Because PC1/3 and CPE process many neuropeptide and endocrine precursors into mature forms, we propose that the obese phenotype in all CPE null and some PC1/3 mutant mice is due to deficient precursor processing of one or more non-POMC peptides in the central nervous system and/or endocrine system. In this scenario, processing enzymes in non–POMC-expressing cell types must be inactivated to produce an obese phenotype. The situation may be yet more complex; these other pathways may potentially feed back to affect POMC-related hypothalamic pathways, creating a complex interplay of peripheral and central hormonal signals ultimately resulting in the hyperphagia and metabolic changes that fuel obesity. This latter possibility is supported by the recent Food and Drug Administration approval of the MC4R agonist setmelanotide for treatment of humans with mutations in the PCSK1 gene; this implies that the obese phenotype of humans with impaired PC1/3 activity can be rescued, as least in part, by stimulation of MC4R. However, the degree of weight reduction is not publicly known, because data from clinical trials involving PCSK1 patients have not yet been published. It is also not known if the obesity seen in humans or mice with inactivating mutations in CPE can be partially rescued with setmelanotide; setmelanotide efficacy in CPE-deficient mouse models would indicate if melanotropin deficiency exists despite the presence of the extended bioactive MCR agonists.

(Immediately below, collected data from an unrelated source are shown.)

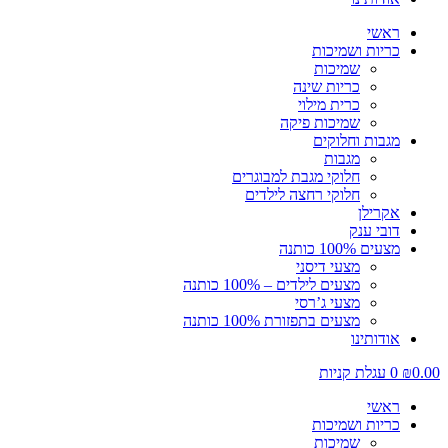
ראשי
כריות ושמיכות
שמיכות
כריות שינה
כרית מילוי
שמיכות פיקה
מגבות וחלוקים
מגבות
חלוקי מגבת למבוגרים
חלוקי רחצה לילדים
אקרילן
דובי ענק
מצעים 100% כותנה
מצעי דיסני
מצעים לילדים – 100% כותנה
מצעי ג’רסי
מצעים בתפזורת 100% כותנה
אודותינו
0.00
₪
0
עגלת קניות
ראשי
כריות ושמיכות
שמיכות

In conclusion, while POMC-derived peptides such as αMSH have taken center stage as the major anorexigenic peptides in mice, the development of obesity in mice with mutations in POMC-processing enzymes is most likely due to altered production of other peptides and/or to background factors. In this regard, it is interesting to note that one group has found that pancreatic β-cell–specific elimination of either CPE or PC1/3 using an Ins1Cre driver does not produce obesity (Y. C. Chen, A. J. Taylor, and C. B. Verchere, personal communication July 6, 2021), while another group has observed profound obesity in Pcsk1-floxed mice generated with the PdxCre driver, where Pdx represents a transcription factor required for pancreatic development (D. T. Meier and M. Y. Donath, personal communication May 31, 2021). A more complete understanding of the peptidergic differences between these 2 different pancreatic Pcsk1 floxed mouse models, as well as studies using additional Cre drivers and background strains to generate conditional knockout mouse models, will shed light on the specific roles of peptides other than αMSH in mediating processing enzyme-related obesity.